◆ WORK REQUIRED
Nothing outside the range is wanted. Repeat exactly the lines below from the one with "Niedrigpreisgarantie" through the one with "PRODUKT BEWERTEN".

◆ Page-level text extractions
################
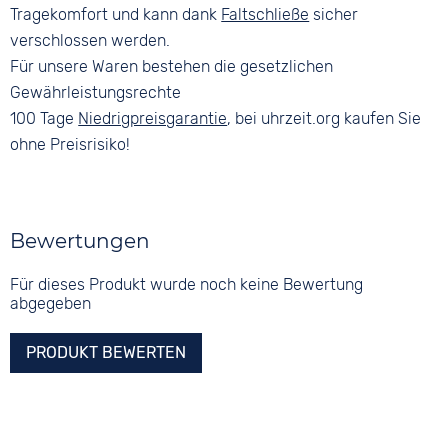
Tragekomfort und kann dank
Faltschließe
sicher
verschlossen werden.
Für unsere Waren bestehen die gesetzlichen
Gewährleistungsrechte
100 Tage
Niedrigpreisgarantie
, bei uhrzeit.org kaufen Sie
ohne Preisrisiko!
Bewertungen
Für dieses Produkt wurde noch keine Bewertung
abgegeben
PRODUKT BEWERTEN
################
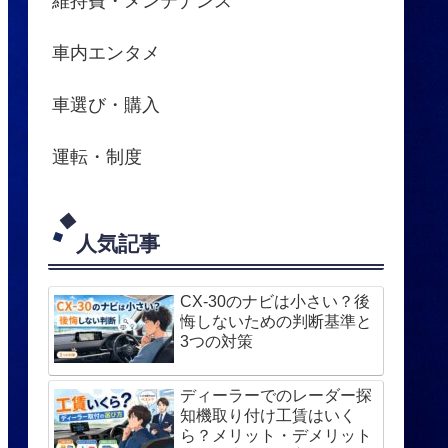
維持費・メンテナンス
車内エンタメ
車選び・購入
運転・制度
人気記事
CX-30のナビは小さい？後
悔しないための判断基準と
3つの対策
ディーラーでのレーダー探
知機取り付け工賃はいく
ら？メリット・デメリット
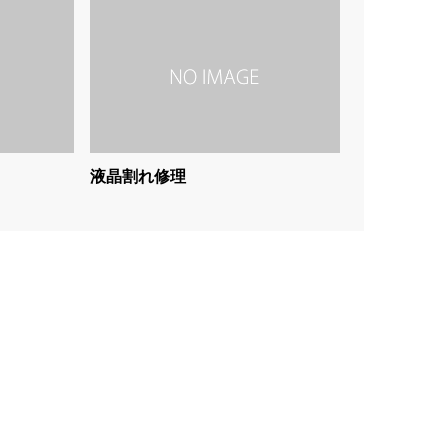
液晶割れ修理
################
◆ ANSWER TO THIS PROBLEM
Niedrigpreisgarantie
, bei uhrzeit.org kaufen Sie
ohne Preisrisiko!
Bewertungen
Für dieses Produkt wurde noch keine Bewertung
abgegeben
PRODUKT BEWERTEN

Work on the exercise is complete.